<<<<
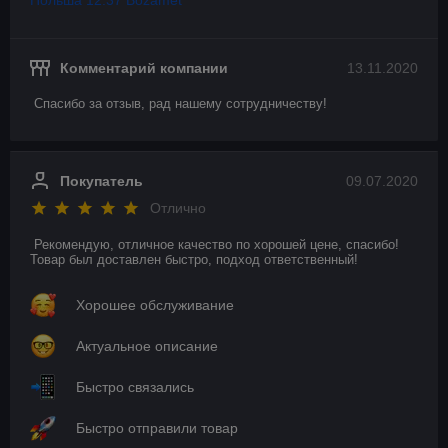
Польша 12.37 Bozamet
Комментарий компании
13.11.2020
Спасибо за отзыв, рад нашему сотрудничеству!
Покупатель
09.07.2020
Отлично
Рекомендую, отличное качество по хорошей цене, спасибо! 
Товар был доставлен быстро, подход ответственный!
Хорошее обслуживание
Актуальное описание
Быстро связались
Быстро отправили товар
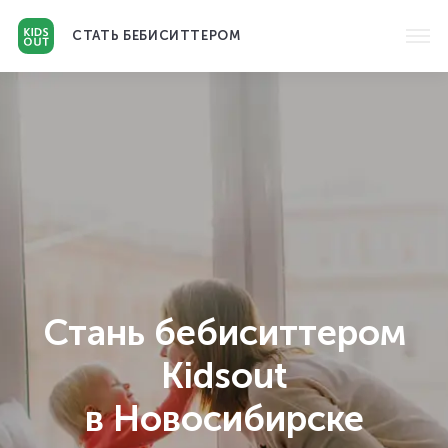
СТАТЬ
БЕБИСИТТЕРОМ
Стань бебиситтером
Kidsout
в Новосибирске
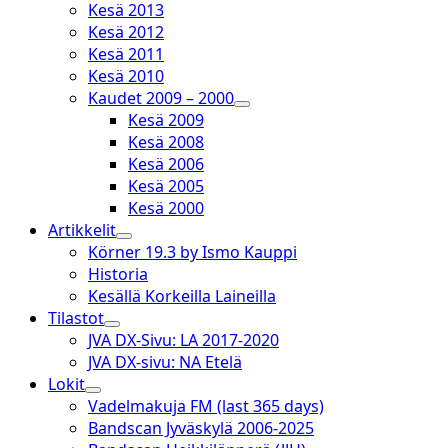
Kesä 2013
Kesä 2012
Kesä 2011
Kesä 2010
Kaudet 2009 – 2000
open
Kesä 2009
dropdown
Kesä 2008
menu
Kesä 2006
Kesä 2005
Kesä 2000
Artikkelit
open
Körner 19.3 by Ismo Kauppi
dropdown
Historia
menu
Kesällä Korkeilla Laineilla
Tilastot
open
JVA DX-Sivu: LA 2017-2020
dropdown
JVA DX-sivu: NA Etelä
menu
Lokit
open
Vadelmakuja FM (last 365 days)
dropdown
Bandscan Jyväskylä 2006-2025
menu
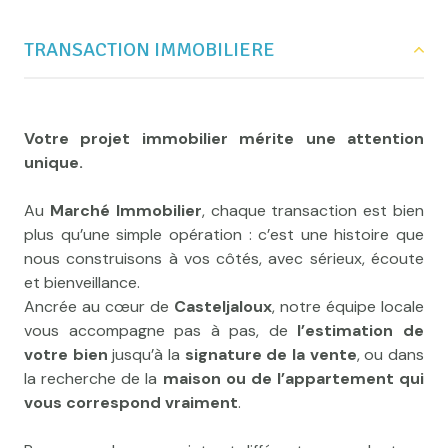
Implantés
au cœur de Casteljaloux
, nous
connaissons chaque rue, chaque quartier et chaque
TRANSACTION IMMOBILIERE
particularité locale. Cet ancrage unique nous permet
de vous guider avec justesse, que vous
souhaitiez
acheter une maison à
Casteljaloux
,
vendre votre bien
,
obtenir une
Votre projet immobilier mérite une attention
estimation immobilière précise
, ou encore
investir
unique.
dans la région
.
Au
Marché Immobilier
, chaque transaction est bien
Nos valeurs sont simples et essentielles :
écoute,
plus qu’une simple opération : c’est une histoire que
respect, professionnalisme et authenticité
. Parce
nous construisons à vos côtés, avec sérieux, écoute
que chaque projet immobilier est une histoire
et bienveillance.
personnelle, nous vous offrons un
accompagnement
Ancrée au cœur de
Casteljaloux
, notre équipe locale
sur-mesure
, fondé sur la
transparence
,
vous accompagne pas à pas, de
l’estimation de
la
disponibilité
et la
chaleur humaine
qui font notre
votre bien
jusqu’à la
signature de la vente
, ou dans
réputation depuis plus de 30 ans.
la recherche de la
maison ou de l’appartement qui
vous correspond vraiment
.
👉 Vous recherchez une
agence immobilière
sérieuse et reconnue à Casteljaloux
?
>>>>
WORK REQUEST |
Apply a filter to the listing above so that only lines with "histoire" are kept, and copy those lines.

ANSWER SPACE |
plus qu’une simple opération : c’est une histoire que
que chaque projet immobilier est une histoire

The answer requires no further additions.